=== Begin Enclosure ===

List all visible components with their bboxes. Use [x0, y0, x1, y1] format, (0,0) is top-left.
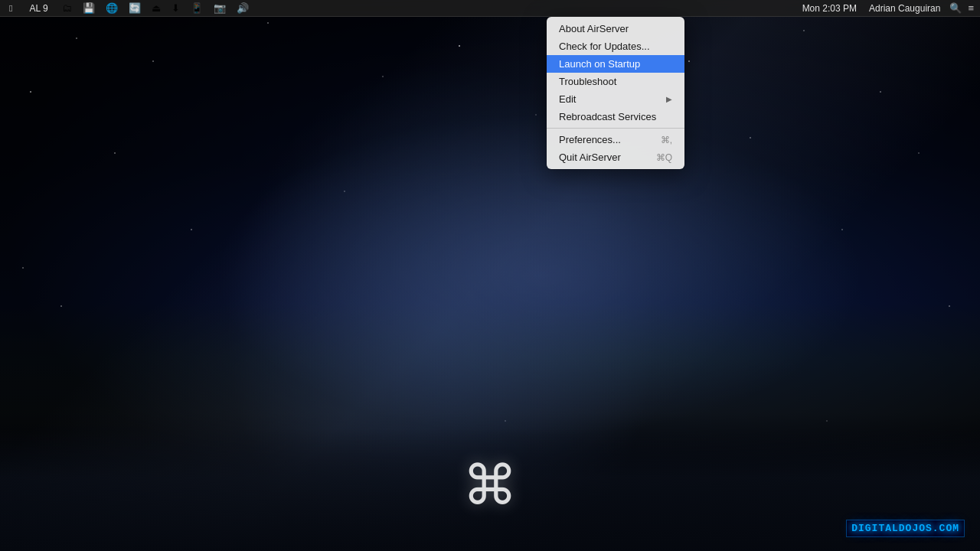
- menu-item-preferences[interactable]: Preferences...⌘,: [547, 131, 684, 148]
- menubar-download-icon[interactable]: ⬇: [172, 2, 180, 14]
- watermark: DIGITALDOJOS.COM: [846, 520, 965, 537]
- airserver-dropdown-menu: About AirServerCheck for Updates...Launc…: [547, 17, 684, 169]
- menu-item-label-check_updates: Check for Updates...: [559, 41, 672, 52]
- list-icon[interactable]: ≡: [968, 2, 974, 14]
- menu-item-launch_startup[interactable]: Launch on Startup: [547, 55, 684, 73]
- menubar-globe-icon[interactable]: 🌐: [106, 2, 118, 14]
- menubar-folder-icon[interactable]: 🗂: [62, 2, 72, 14]
- submenu-arrow-edit: ▶: [666, 95, 672, 103]
- menu-item-label-troubleshoot: Troubleshoot: [559, 76, 672, 87]
- menubar-al9[interactable]: AL 9: [26, 3, 51, 14]
- menubar-volume-icon[interactable]: 🔊: [237, 2, 249, 14]
- menu-item-label-edit: Edit: [559, 93, 666, 105]
- menu-shortcut-quit: ⌘Q: [656, 152, 672, 163]
- menu-item-label-about: About AirServer: [559, 23, 672, 34]
- menubar-datetime[interactable]: Mon 2:03 PM: [799, 3, 860, 14]
- menu-item-edit[interactable]: Edit▶: [547, 90, 684, 108]
- menu-item-troubleshoot[interactable]: Troubleshoot: [547, 73, 684, 90]
- menubar:  AL 9 🗂 💾 🌐 🔄 ⏏ ⬇ 📱 📷 🔊 Mon 2:03 PM Adr…: [0, 0, 980, 17]
- menu-item-quit[interactable]: Quit AirServer⌘Q: [547, 148, 684, 166]
- menubar-left:  AL 9 🗂 💾 🌐 🔄 ⏏ ⬇ 📱 📷 🔊: [6, 2, 249, 14]
- menubar-right: Mon 2:03 PM Adrian Cauguiran 🔍 ≡: [799, 2, 974, 14]
- menu-item-label-quit: Quit AirServer: [559, 152, 656, 163]
- menu-item-label-preferences: Preferences...: [559, 134, 661, 145]
- menu-shortcut-preferences: ⌘,: [661, 135, 672, 145]
- menu-item-check_updates[interactable]: Check for Updates...: [547, 37, 684, 55]
- menubar-device-icon[interactable]: 📱: [191, 2, 203, 14]
- command-key-icon: ⌘: [462, 458, 518, 513]
- menu-item-rebroadcast[interactable]: Rebroadcast Services: [547, 108, 684, 126]
- menu-item-label-launch_startup: Launch on Startup: [559, 58, 672, 70]
- menu-item-label-rebroadcast: Rebroadcast Services: [559, 111, 672, 122]
- menubar-camera-icon[interactable]: 📷: [214, 2, 226, 14]
- menu-separator-after-rebroadcast: [547, 128, 684, 129]
- menubar-eject-icon[interactable]: ⏏: [152, 2, 161, 14]
- menubar-refresh-icon[interactable]: 🔄: [129, 2, 141, 14]
- menu-item-about[interactable]: About AirServer: [547, 20, 684, 37]
- menubar-username[interactable]: Adrian Cauguiran: [866, 3, 943, 14]
- apple-menu[interactable]: : [6, 3, 15, 14]
- menubar-save-icon[interactable]: 💾: [83, 2, 95, 14]
- search-icon[interactable]: 🔍: [949, 2, 962, 14]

=== End Enclosure ===

TASK REQUIREMENTS »
Copy everything in the listing above exactly except the pictures.

RESPONSE »
List all visible components with their bboxes. Use [x0, y0, x1, y1] format, (0,0) is top-left.
- menu-item-preferences[interactable]: Preferences...⌘,: [547, 131, 684, 148]
- menubar-download-icon[interactable]: ⬇: [172, 2, 180, 14]
- watermark: DIGITALDOJOS.COM: [846, 520, 965, 537]
- airserver-dropdown-menu: About AirServerCheck for Updates...Launc…: [547, 17, 684, 169]
- menu-item-label-check_updates: Check for Updates...: [559, 41, 672, 52]
- list-icon[interactable]: ≡: [968, 2, 974, 14]
- menu-item-launch_startup[interactable]: Launch on Startup: [547, 55, 684, 73]
- menubar-globe-icon[interactable]: 🌐: [106, 2, 118, 14]
- menubar-folder-icon[interactable]: 🗂: [62, 2, 72, 14]
- submenu-arrow-edit: ▶: [666, 95, 672, 103]
- menu-item-label-troubleshoot: Troubleshoot: [559, 76, 672, 87]
- menubar-al9[interactable]: AL 9: [26, 3, 51, 14]
- menubar-volume-icon[interactable]: 🔊: [237, 2, 249, 14]
- menu-item-label-edit: Edit: [559, 93, 666, 105]
- menu-shortcut-quit: ⌘Q: [656, 152, 672, 163]
- menu-item-label-about: About AirServer: [559, 23, 672, 34]
- menubar-datetime[interactable]: Mon 2:03 PM: [799, 3, 860, 14]
- menu-item-edit[interactable]: Edit▶: [547, 90, 684, 108]
- menu-item-troubleshoot[interactable]: Troubleshoot: [547, 73, 684, 90]
- menubar:  AL 9 🗂 💾 🌐 🔄 ⏏ ⬇ 📱 📷 🔊 Mon 2:03 PM Adr…: [0, 0, 980, 17]
- menu-item-quit[interactable]: Quit AirServer⌘Q: [547, 148, 684, 166]
- menubar-left:  AL 9 🗂 💾 🌐 🔄 ⏏ ⬇ 📱 📷 🔊: [6, 2, 249, 14]
- menubar-right: Mon 2:03 PM Adrian Cauguiran 🔍 ≡: [799, 2, 974, 14]
- menu-item-label-quit: Quit AirServer: [559, 152, 656, 163]
- menu-item-label-preferences: Preferences...: [559, 134, 661, 145]
- menu-shortcut-preferences: ⌘,: [661, 135, 672, 145]
- menu-item-check_updates[interactable]: Check for Updates...: [547, 37, 684, 55]
- menubar-device-icon[interactable]: 📱: [191, 2, 203, 14]
- command-key-icon: ⌘: [462, 458, 518, 513]
- menu-item-rebroadcast[interactable]: Rebroadcast Services: [547, 108, 684, 126]
- menu-item-label-launch_startup: Launch on Startup: [559, 58, 672, 70]
- menu-item-label-rebroadcast: Rebroadcast Services: [559, 111, 672, 122]
- menubar-camera-icon[interactable]: 📷: [214, 2, 226, 14]
- menu-separator-after-rebroadcast: [547, 128, 684, 129]
- menubar-eject-icon[interactable]: ⏏: [152, 2, 161, 14]
- menubar-refresh-icon[interactable]: 🔄: [129, 2, 141, 14]
- menu-item-about[interactable]: About AirServer: [547, 20, 684, 37]
- menubar-username[interactable]: Adrian Cauguiran: [866, 3, 943, 14]
- apple-menu[interactable]: : [6, 3, 15, 14]
- menubar-save-icon[interactable]: 💾: [83, 2, 95, 14]
- search-icon[interactable]: 🔍: [949, 2, 962, 14]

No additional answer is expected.